= How to complete this task =
Using the records below, quote only the span that opens with the line containing "Markten Veenendaal" and closes with the line containing "veenendaal.nl", exactly and inclusively.

= Record excerpts =
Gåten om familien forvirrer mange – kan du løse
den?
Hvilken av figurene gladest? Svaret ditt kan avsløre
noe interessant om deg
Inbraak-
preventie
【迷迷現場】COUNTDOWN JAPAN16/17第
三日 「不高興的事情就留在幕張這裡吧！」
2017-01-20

...

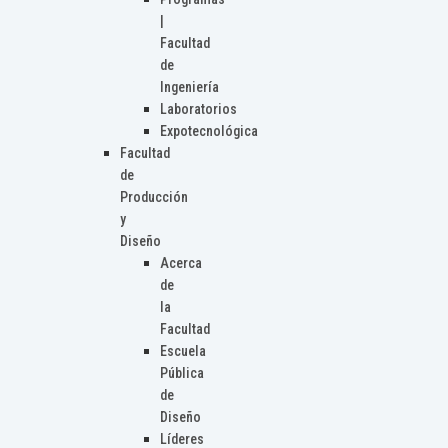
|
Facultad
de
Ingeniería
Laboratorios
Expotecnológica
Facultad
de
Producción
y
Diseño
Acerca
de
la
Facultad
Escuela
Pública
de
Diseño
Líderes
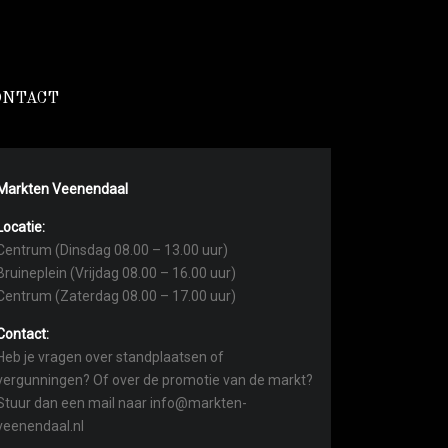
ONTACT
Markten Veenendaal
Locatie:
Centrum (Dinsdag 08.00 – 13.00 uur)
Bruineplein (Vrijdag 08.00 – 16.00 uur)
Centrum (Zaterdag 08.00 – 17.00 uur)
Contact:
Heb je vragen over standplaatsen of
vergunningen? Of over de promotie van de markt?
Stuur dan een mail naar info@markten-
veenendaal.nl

= Expected answer =
Markten Veenendaal
Locatie:
Centrum (Dinsdag 08.00 – 13.00 uur)
Bruineplein (Vrijdag 08.00 – 16.00 uur)
Centrum (Zaterdag 08.00 – 17.00 uur)
Contact:
Heb je vragen over standplaatsen of
vergunningen? Of over de promotie van de markt?
Stuur dan een mail naar info@markten-
veenendaal.nl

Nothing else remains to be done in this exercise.